Nas negociações internacionais, a UE é mais forte e eficaz quando está unida, quando fala a uma só voz e não permite que os seus parceiros internacionais enfraqueçam a sua posição tirando partido de divisões entre os Estados-Membros. Isto aplica-se especialmente às políticas em matéria de clima e de energia. Assim, uma das minhas tarefas mais importantes será assegurar a defesa de posições externas coerentes entre a União Europeia e os seus Estados-Membros, em todos os domínios do clima e da energia, tendo em conta as sinergias consideráveis que se podem obter.

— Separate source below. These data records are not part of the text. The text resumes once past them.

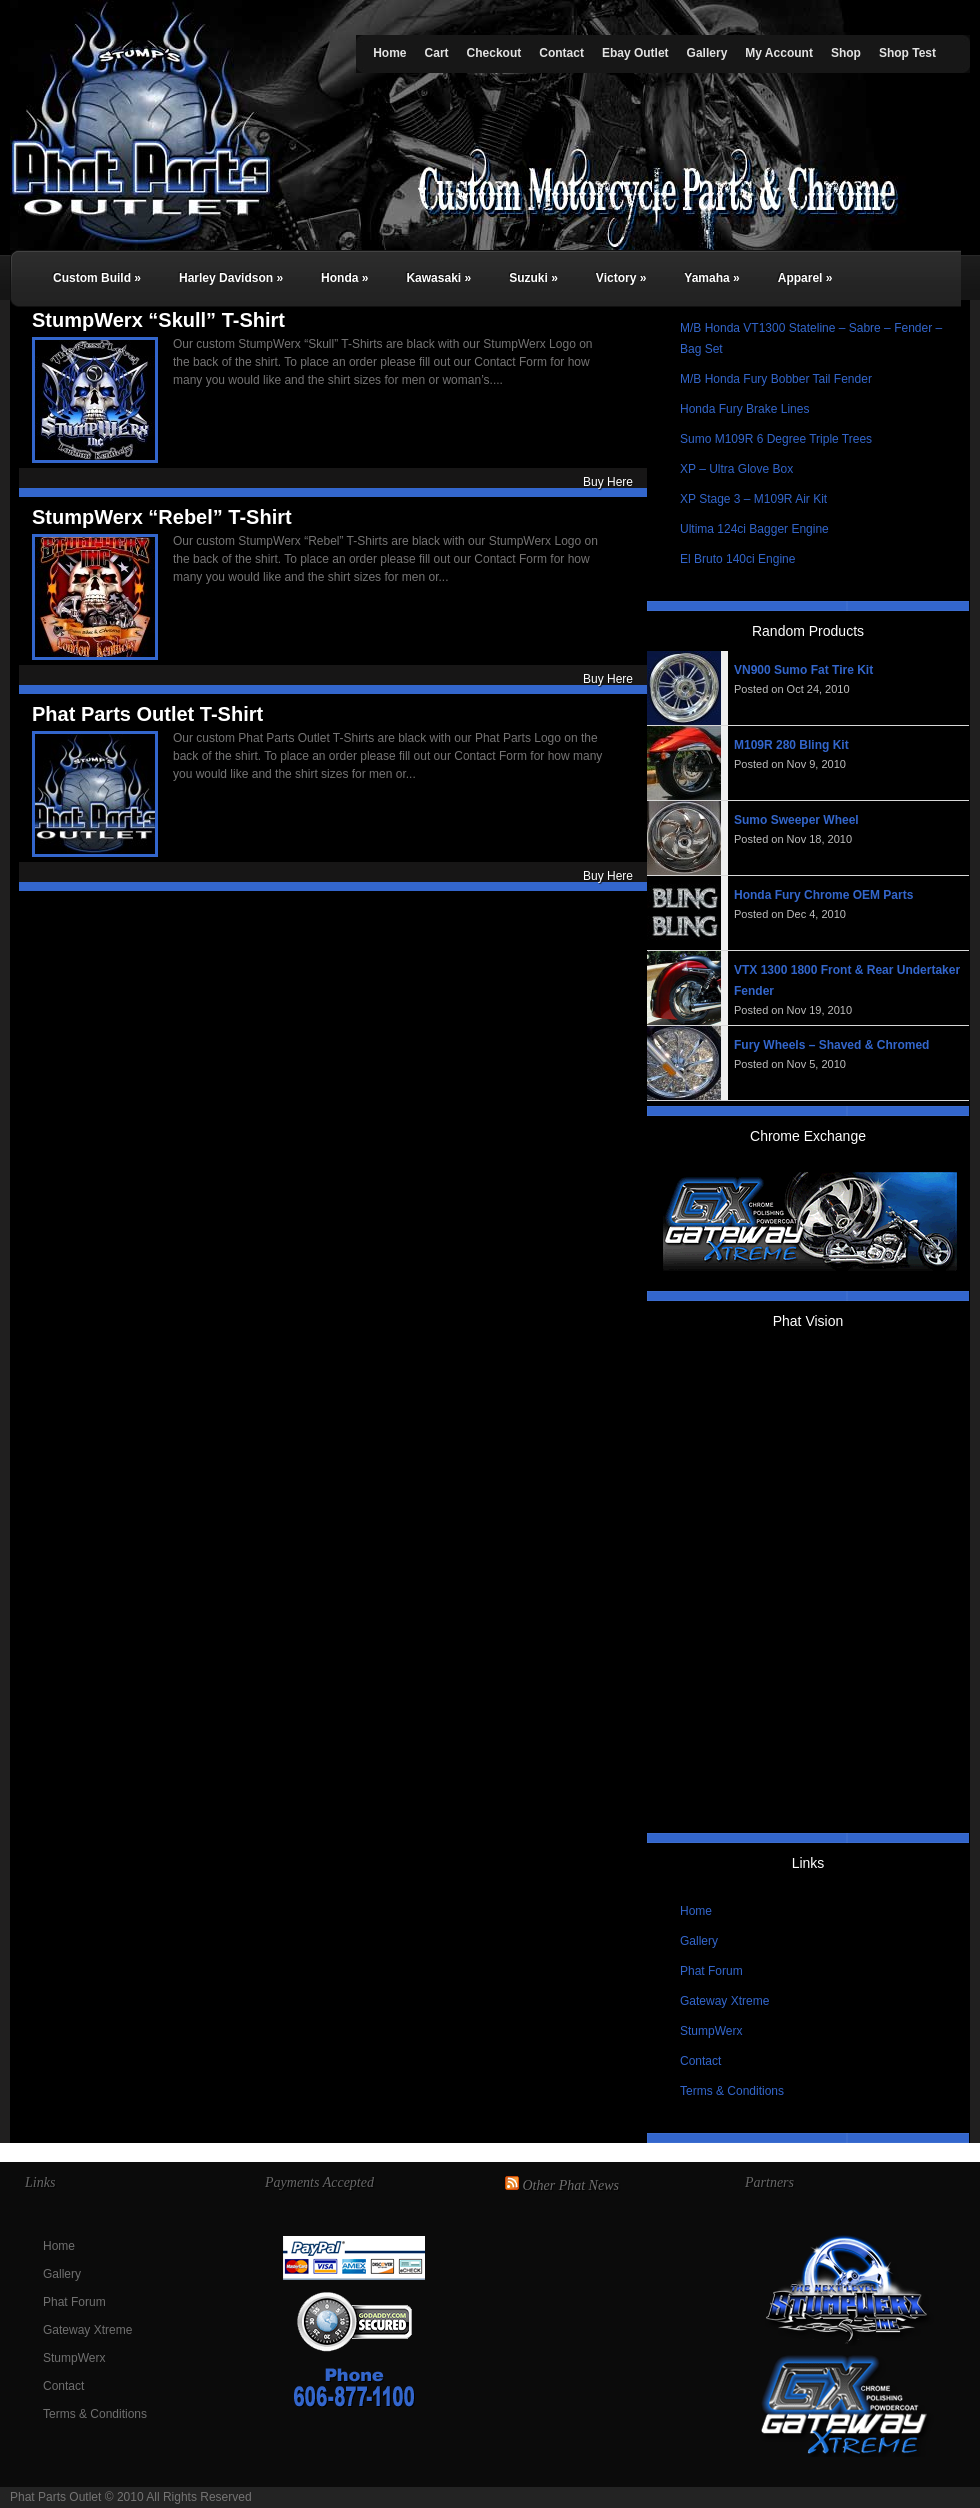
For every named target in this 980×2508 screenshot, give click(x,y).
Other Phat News (571, 2185)
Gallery (707, 53)
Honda (344, 278)
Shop (846, 53)
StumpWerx (711, 2031)
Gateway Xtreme (724, 2001)
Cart (437, 53)
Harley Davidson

No domínio da energia, a UE é Parte em alguns acordos internacionais e considero que deveria celebrar mais acordos desse tipo no futuro. Trata-se de um elemento fundamental para que a UE possa falar a uma só voz sempre que o objetivo é assegurar o nosso aprovisionamento energético e promover a transição sustentável dos nossos sistemas energéticos, bem como exportar as nossas tecnologias e normas. A minha ação neste âmbito respeitará, evidentemente, as disposições pertinentes do Tratado e o acordo-quadro.


Nas negociações internacionais sobre o clima, foi porque atuámos como uma União que obtivemos em Durban a decisão notável de se celebrar em 2015 um novo acordo mundial aplicável a todas as Partes. A UE e os Estados-Membros adquiriram uma grande experiência de negociação de acordos «mistos», nomeadamente em matéria de alterações climáticas e de outros acordos ambientais multilaterais, e a coordenação a nível da UE funciona e é transparente. Considero essencial assegurar que cada Estado-Membro se sente Parte no acordo de 2015 antes da sua adoção e assinatura. Só assim podemos garantir que todos os Estados-Membros ratificarão esse acordo juridicamente vinculativo (permitindo a sua entrada em vigor muito antes de 2020) e cumprirão efetivamente os compromissos que assumimos.


Para que a UE se exprima resolutamente a uma só voz em matéria de clima é também necessário um apoio maioritário forte no Parlamento e uma estreita cooperação entre as nossas instituições. A ratificação e a aplicação de um novo acordo mundial vinculativo em matéria de alterações climáticas terão de ser aprovadas pelo Parlamento. Em colaboração com o Comissário responsável pela ação climática e a energia, manterei o Parlamento permanentemente informado sobre o avanço das negociações. Antes das reuniões de Lima e Paris, terei todo o gosto em discutir com o Parlamento os respetivos preparativos, assim como, posteriormente, os resultados obtidos. Pretendo também dar continuidade à tradição de convidar uma delegação do Parlamento no quadro de negociações importantes e de lhe fornecer diariamente informações sobre o desenrolar dos trabalhos.


Por último, no domínio nuclear, a Comunidade Euratom é Parte em todas as grandes convenções internacionais concluídas sob os auspícios da Agência Internacional da Energia Atómica e celebrou vários acordos de cooperação nuclear com países terceiros. Tendo conhecimento da prática acordada com o Parlamento Europeu, continuarei a manter as comissões parlamentares competentes informadas de todos os acordos internacionais negociados com base no Tratado Euratom.